Your loyalty program will probably go away
One of the tools in the arsenal of retail stores is that they wait until you’re at the cash register to offer you a card, usually with a discount attached to your purchase and enrollment in some kind of rewards program. These deals the bait they use to lure you in as a customer. Once the store fails, those rewards and loyalty programs disappear as well.
You may get a new credit card — or not
In some cases, when the business goes bankrupt and closes, the card issuer may opt to convert the card to a generic one. There are cases where a major bank like Chase has issued a card with a retailer’s logo on it — let’s use Circuit City as an example — and because the store went under, the bank sent new cards out. Those new cards, of course, are attached to the same account that you had with the retailer, meaning that your outstanding balance will survive even though the store didn’t.
There are cases in which card holders will not be issued new cards. It just depends on the store, bank and situation.
You’re still on the hook for debt
If you think that the balance you owe on a store credit card will just vanish into thin air just because the store went belly-up, think again. The issuer of the credit card was never the store, but a bank, the underwriter of the loan. You’ll want to pay the card balance off as quickly as possible so as not to avoid any delinquency fees, which could ding your credit report.
Babs Ryan, the former head of card services for General Electric, said that it’s pretty rare for a credit card to be owned outright by a retail store. “They are owned by private label companies such as GE or Citibank,” she told CreditCards.com.
She added, “I worked for GE when Montgomery Ward closed and GE managed the card business,” she adds. “Almost always, the outstanding credit card balance is still outstanding, and the cardholders will still get bills. As a cardholder, you acquired the goods on the credit cards, and made an obligation to pay over time with interest, and you still have that obligation.”
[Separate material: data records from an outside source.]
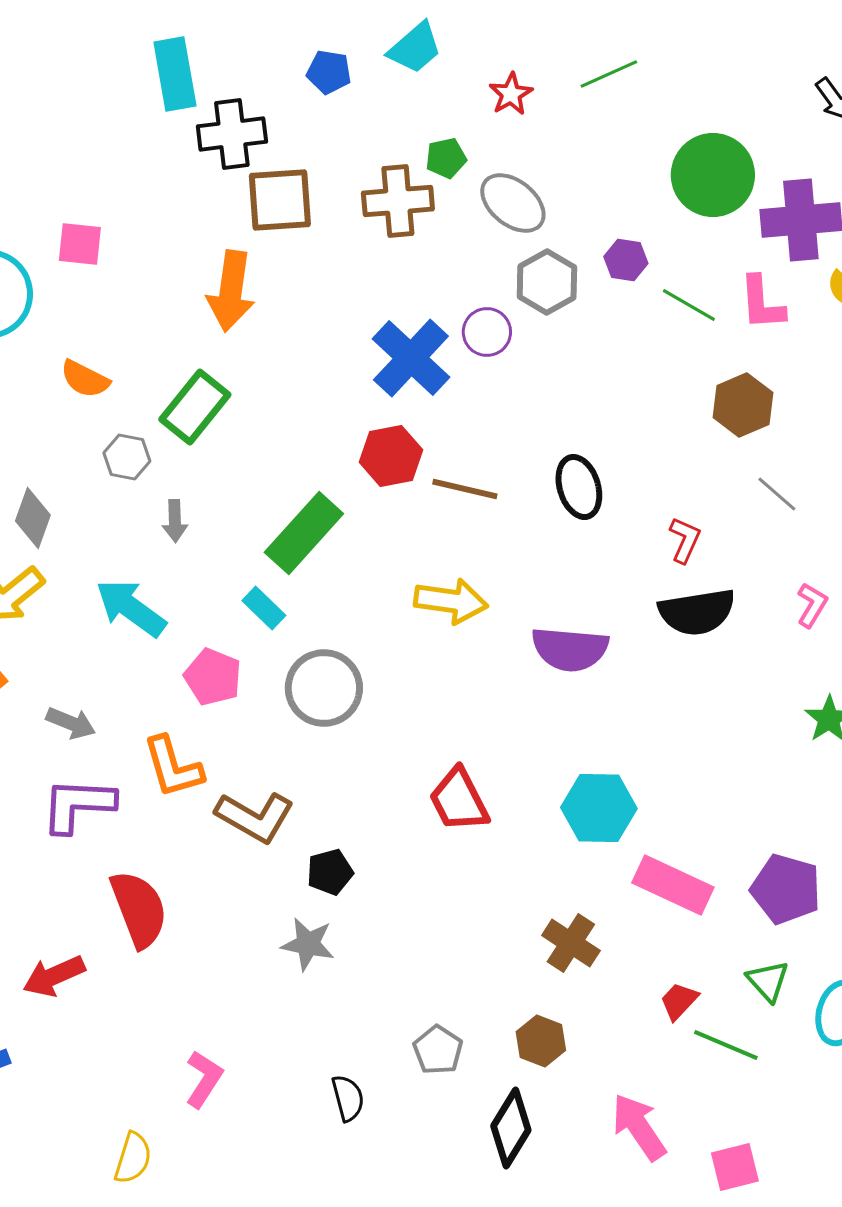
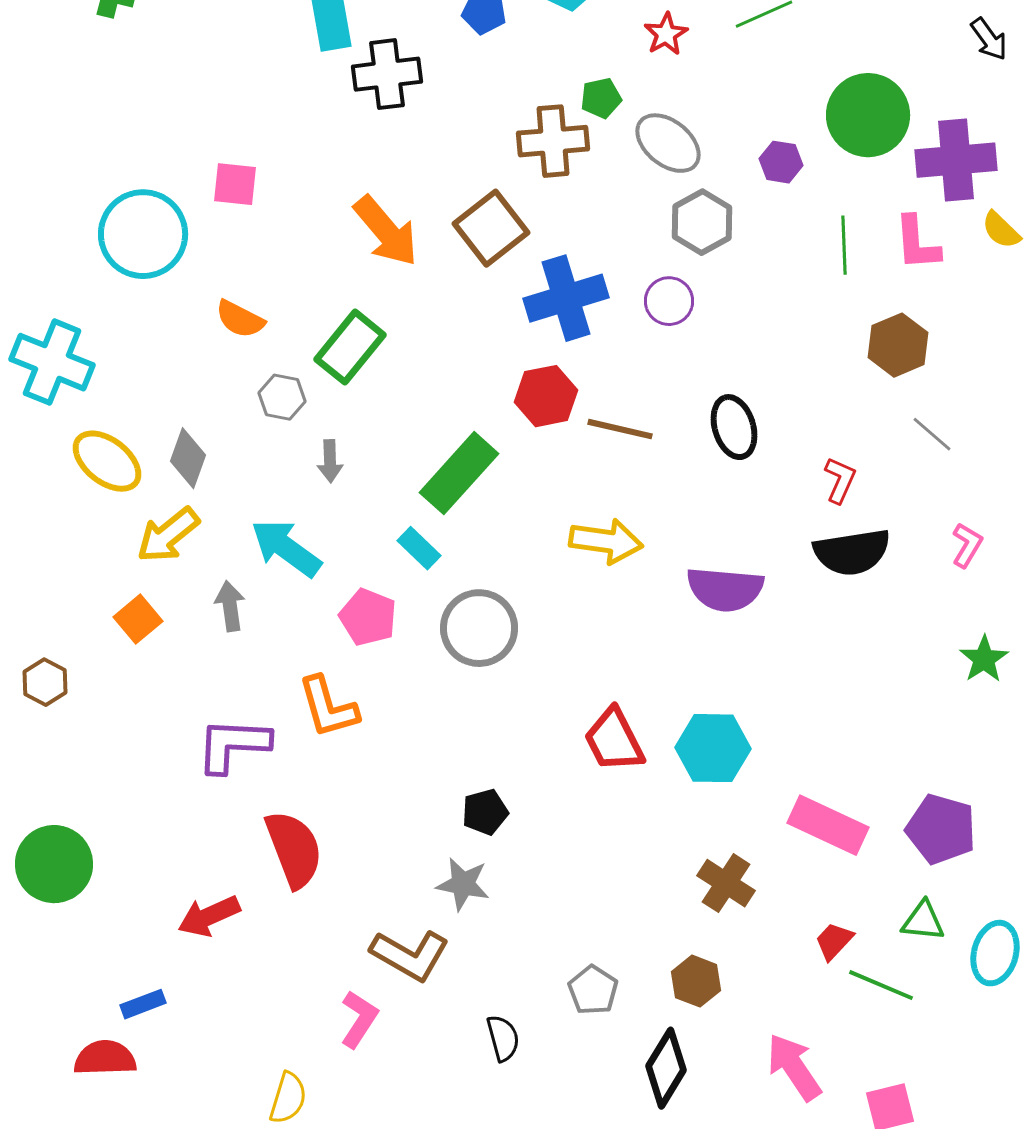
brown square: (280, 200) -> (491, 228), moved, turned -34
purple hexagon: (626, 260) -> (781, 162), moved
orange arrow: (231, 291) -> (386, 231), turned -48
green line: (689, 305) -> (844, 245), turned 58
purple circle: (487, 332) -> (669, 301), moved
blue cross: (411, 358) -> (566, 298), turned 30
gray arrow: (71, 723) -> (230, 606), moved, turned -120
cyan hexagon: (599, 808) -> (713, 748), moved
brown L-shape: (255, 817) -> (410, 955), moved
green triangle: (768, 981) -> (923, 921), turned -42

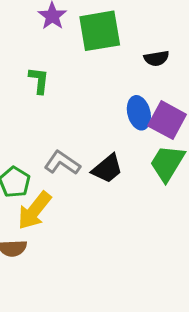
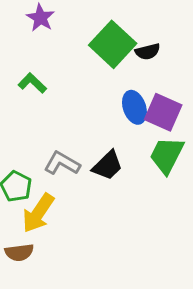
green square: (100, 31) -> (113, 44), moved, turned -33
green L-shape: (39, 80) -> (32, 83), turned -48

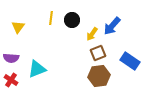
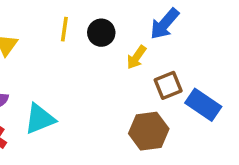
blue arrow: (112, 26) -> (165, 24), moved
brown square: (98, 53) -> (168, 85), moved

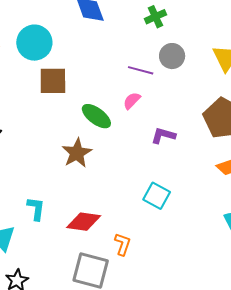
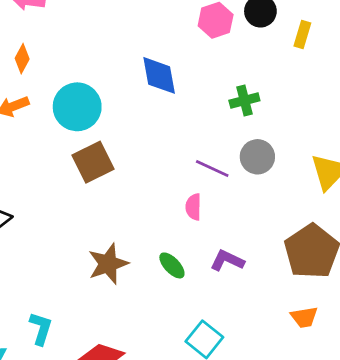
brown square: (53, 81) -> (93, 162), turned -36
pink semicircle: (132, 101) -> (193, 207), turned -54
green ellipse: (96, 116) -> (172, 265), moved, size x0.7

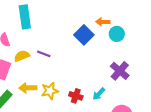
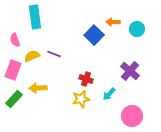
cyan circle: (117, 34) -> (137, 29), moved
yellow star: (50, 91) -> (81, 99), moved
red cross: (76, 96) -> (86, 79), moved

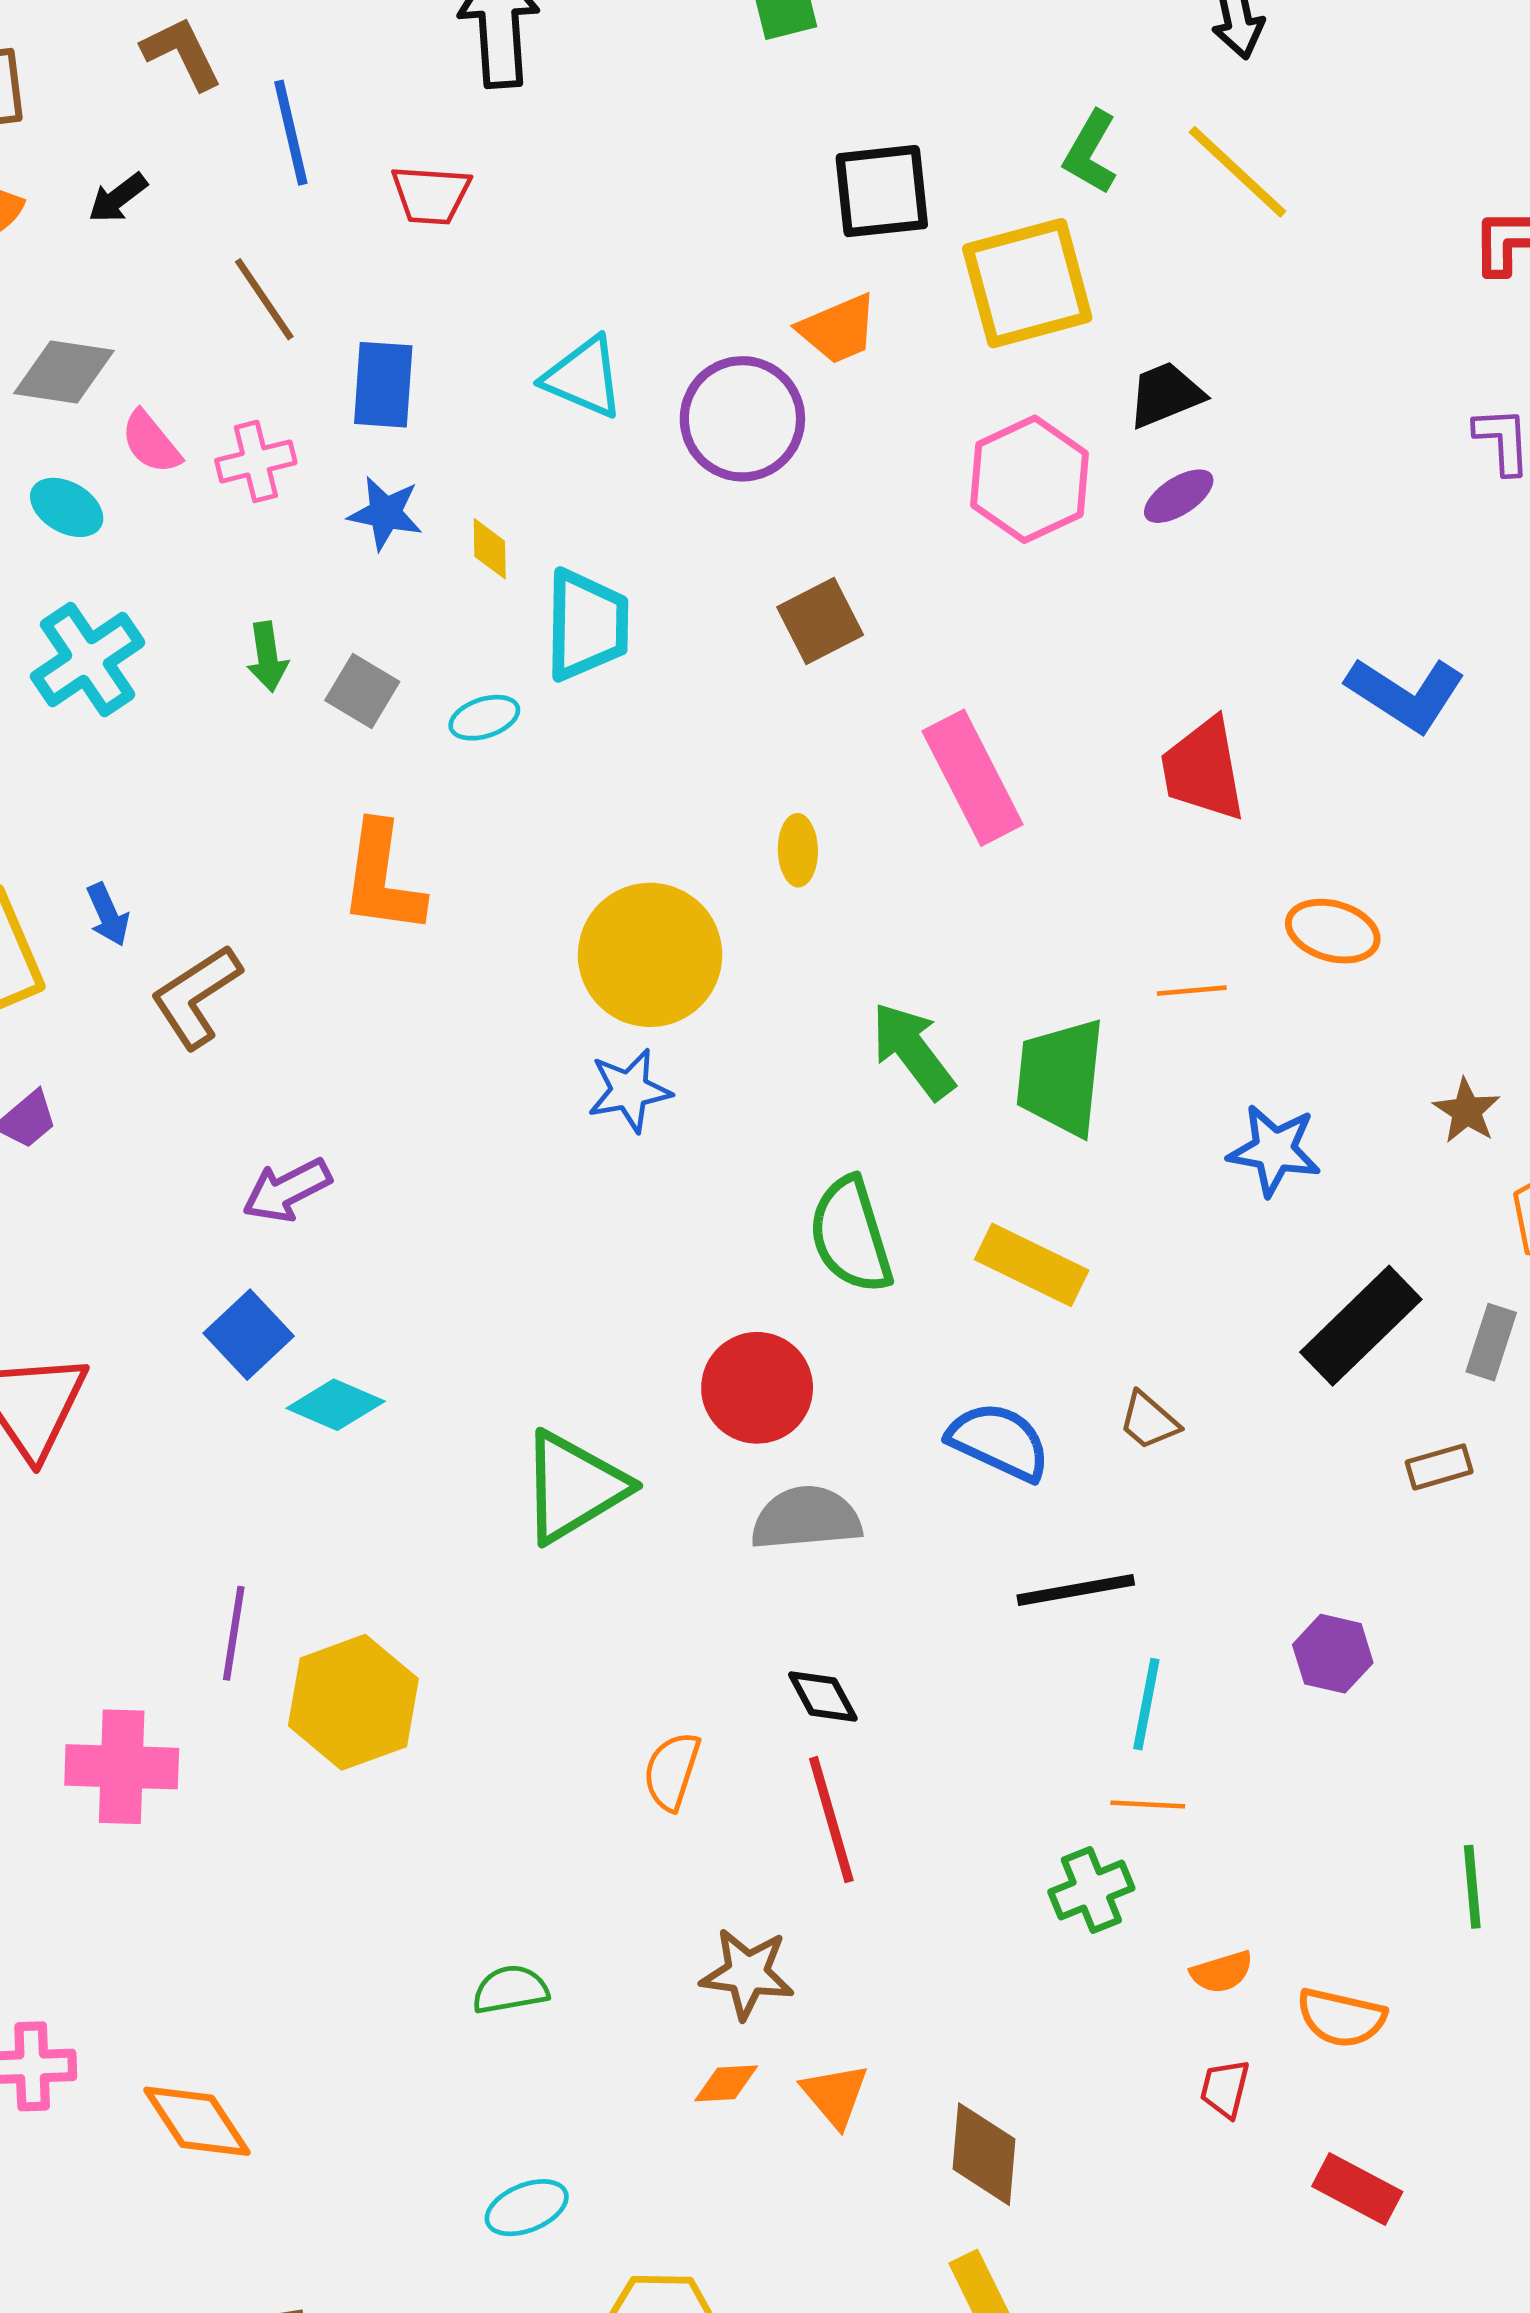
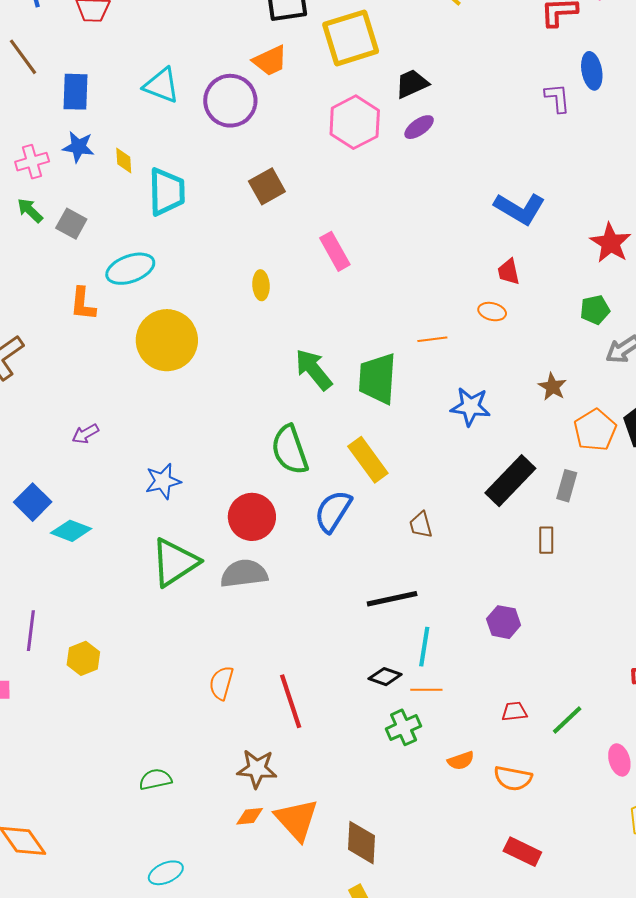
pink cross: (256, 461) -> (32, 162), moved
green arrow: (267, 657) -> (30, 210), turned 144
cyan ellipse: (484, 718) -> (130, 269), moved, size x1.6
red trapezoid: (1203, 769) -> (509, 272), moved, size x0.6
pink rectangle: (973, 778) -> (335, 251), size x0.7
orange L-shape: (382, 878) -> (83, 304), size x0.7
orange ellipse: (1333, 931) -> (492, 312), size x0.7
yellow circle: (650, 955) -> (167, 340), moved
blue star: (629, 1090) -> (163, 481), moved
purple arrow: (287, 1190) -> (85, 434), moved, size x0.7
yellow rectangle: (1032, 1265) -> (368, 460), turned 30
brown trapezoid: (1149, 1421) -> (421, 525), turned 36
blue semicircle: (999, 1441) -> (333, 511), moved, turned -81
brown rectangle: (1439, 1467) -> (546, 540), turned -72
gray semicircle: (806, 1518) -> (244, 574), moved
black diamond: (823, 1697) -> (385, 677), moved, turned -40
yellow hexagon: (353, 1702) -> (83, 658), size x0.6
green line: (1472, 1887) -> (567, 720), turned 54
red trapezoid: (1225, 2089) -> (514, 711), moved, turned 72
orange triangle: (835, 2095) -> (297, 820), size x1.5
Your card — and information — could be sold
Another thing that could occur is that the bank could choose to sell your card account to another retailer.
“If the account is sold or transferred to another company, two things would likely happen in your credit report,” Rod Griffin, director of public education for the credit bureau Experian, told the Associated Press. “First, the original debt would probably be updated to show ‘closed’ and that it has been sold or transferred to the new company. Second, the debt would appear under the new company’s name, usually with a notation specifying from whom it was purchased or transferred.”
Store credit cards: Why Clark says don’t do it
Money expert Clark Howard advises against carrying a store credit card. The average store credit card carries an interest rate of 25%, well above that of credit cards in general (16%). When they entice you to get a card with incentives like instant discounts, they’re banking that you won’t pay your balance off at the end of the month.
Clark says that not only are store credit cards inferior to other cards, but many of them employ a practice called deferred or retroactive interest. That means that if you fail to make a payment one month or don’t repay your balance within the stated 0% period (usually mentioned in very fine print), interest will be applied retroactively to the full purchase amount. Ouch!
“If you’re someone who carries a balance, retail cards aren’t for you,” said Matt Schulz, senior analyst at CreditCards.com. “Even with the rewards and discounts, the math just doesn’t work.”
Meanwhile, retailers are increasingly reliant on plastic to bolster sales. The store credit card for Macy’s, one of the nation’s stalwart department stores, accounted for about 40% of its $1.9 billion profit last year, according to the New York Times, citing numbers from Morgan Stanley. At Kohl’s, the figure was 35% — compared to just 3% at Amazon, the Times reports.